**Task instructions**
Copy each line below that contains "Pensine".

**Records for this exercise**
◇ ◇ ◇ ◇

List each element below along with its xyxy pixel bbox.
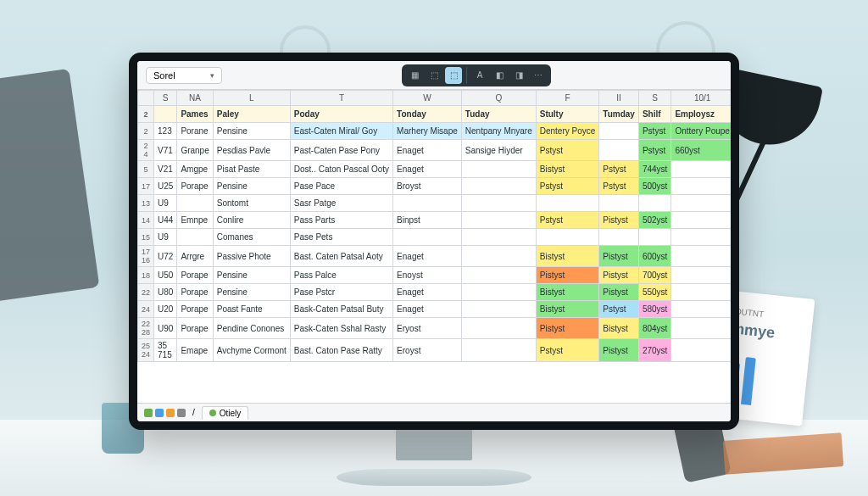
cell[interactable]: Bistyst (536, 246, 599, 267)
header-cell[interactable]: Paley (213, 106, 290, 123)
cell[interactable]: 744yst (638, 161, 670, 178)
cell[interactable]: Pisat Paste (213, 161, 290, 178)
cell[interactable]: Pstyst (599, 301, 639, 318)
cell[interactable] (638, 195, 670, 212)
cell[interactable]: Porape (177, 178, 213, 195)
cell[interactable]: Binpst (393, 212, 462, 229)
cell[interactable] (671, 339, 731, 362)
cell[interactable]: Pstyst (536, 178, 599, 195)
cell[interactable] (671, 246, 731, 267)
cell[interactable] (461, 339, 536, 362)
cell[interactable]: Pensine (213, 284, 290, 301)
column-header[interactable]: S (154, 91, 177, 106)
cell[interactable]: U50 (154, 267, 177, 284)
cell[interactable]: V21 (154, 161, 177, 178)
cell[interactable] (599, 140, 639, 161)
toolbar-btn-4[interactable]: A (471, 67, 488, 84)
document-name-dropdown[interactable]: Sorel ▾ (146, 67, 222, 84)
cell[interactable] (671, 301, 731, 318)
cell[interactable]: Passive Phote (213, 246, 290, 267)
row-header[interactable]: 2 (138, 106, 154, 123)
cell[interactable]: Granpe (177, 140, 213, 161)
cell[interactable]: Enaget (393, 140, 462, 161)
row-header[interactable]: 18 (138, 267, 154, 284)
cell[interactable] (536, 229, 599, 246)
cell[interactable]: Pistyst (536, 267, 599, 284)
cell[interactable]: Conlire (213, 212, 290, 229)
cell[interactable] (393, 195, 462, 212)
toolbar-btn-2[interactable]: ⬚ (426, 67, 442, 84)
cell[interactable]: U44 (154, 212, 177, 229)
row-header[interactable]: 15 (138, 229, 154, 246)
cell[interactable]: Nentpany Mnyare (461, 123, 536, 140)
header-cell[interactable] (154, 106, 177, 123)
cell[interactable]: Sontomt (213, 195, 290, 212)
cell[interactable] (461, 267, 536, 284)
row-header[interactable]: 14 (138, 212, 154, 229)
cell[interactable]: Pass Parts (290, 212, 392, 229)
toolbar-btn-7[interactable]: ⋯ (530, 67, 547, 84)
cell[interactable]: Pistyst (599, 267, 639, 284)
cell[interactable] (671, 318, 731, 339)
cell[interactable] (177, 195, 213, 212)
cell[interactable]: Enaget (393, 301, 462, 318)
cell[interactable]: Pensine (213, 267, 290, 284)
cell[interactable]: Porane (177, 123, 213, 140)
cell[interactable]: U90 (154, 318, 177, 339)
cell[interactable]: U80 (154, 284, 177, 301)
row-header[interactable]: 24 (138, 301, 154, 318)
cell[interactable]: Pase Pace (290, 178, 392, 195)
cell[interactable]: U9 (154, 195, 177, 212)
cell[interactable]: Porape (177, 284, 213, 301)
cell[interactable]: Bistyst (599, 318, 639, 339)
column-header[interactable]: L (213, 91, 290, 106)
cell[interactable]: Porape (177, 318, 213, 339)
cell[interactable]: Pistyst (599, 284, 639, 301)
toolbar-btn-3[interactable]: ⬚ (445, 67, 462, 84)
cell[interactable]: Pstyst (536, 140, 599, 161)
cell[interactable]: Emape (177, 339, 213, 362)
header-cell[interactable]: Pames (177, 106, 213, 123)
row-header[interactable]: 13 (138, 195, 154, 212)
cell[interactable]: Pstyst (599, 161, 639, 178)
cell[interactable] (536, 195, 599, 212)
cell[interactable] (461, 212, 536, 229)
row-header[interactable]: 22 (138, 284, 154, 301)
cell[interactable] (638, 229, 670, 246)
cell[interactable]: Pistyst (536, 318, 599, 339)
cell[interactable]: Pstyst (638, 140, 670, 161)
cell[interactable]: Pstyst (536, 339, 599, 362)
cell[interactable]: Avchyme Cormont (213, 339, 290, 362)
cell[interactable]: Pistyst (599, 212, 639, 229)
toolbar-btn-5[interactable]: ◧ (491, 67, 508, 84)
cell[interactable] (461, 161, 536, 178)
select-all-cell[interactable] (138, 91, 154, 106)
cell[interactable] (177, 229, 213, 246)
cell[interactable]: East-Caten Miral/ Goy (290, 123, 392, 140)
cell[interactable]: Porape (177, 301, 213, 318)
cell[interactable] (599, 229, 639, 246)
cell[interactable]: 123 (154, 123, 177, 140)
cell[interactable] (461, 229, 536, 246)
cell[interactable] (671, 267, 731, 284)
cell[interactable]: 660yst (671, 140, 731, 161)
cell[interactable]: Pesdias Pavle (213, 140, 290, 161)
sheet-tab-active[interactable]: Otiely (202, 406, 249, 420)
cell[interactable]: Pase Pets (290, 229, 392, 246)
row-header[interactable]: 2228 (138, 318, 154, 339)
spreadsheet-viewport[interactable]: SNALTWQFIIS10/1 2PamesPaleyPodayTondayTu… (137, 90, 731, 403)
cell[interactable]: Comanes (213, 229, 290, 246)
cell[interactable]: Bistyst (536, 284, 599, 301)
cell[interactable]: Amgpe (177, 161, 213, 178)
cell[interactable]: Pistyst (599, 339, 639, 362)
cell[interactable] (671, 195, 731, 212)
cell[interactable]: Porape (177, 267, 213, 284)
cell[interactable]: Eryost (393, 318, 462, 339)
cell[interactable]: 550yst (638, 284, 670, 301)
header-cell[interactable]: Tuday (461, 106, 536, 123)
cell[interactable]: U25 (154, 178, 177, 195)
row-header[interactable]: 1716 (138, 246, 154, 267)
cell[interactable]: Marhery Misape (393, 123, 462, 140)
cell[interactable]: Onttery Poupe (671, 123, 731, 140)
cell[interactable]: Pendine Conones (213, 318, 290, 339)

◇ ◇ ◇ ◇

**Response to the task**
cell[interactable]: Pensine (213, 284, 290, 301)
cell[interactable]: Pensine (213, 267, 290, 284)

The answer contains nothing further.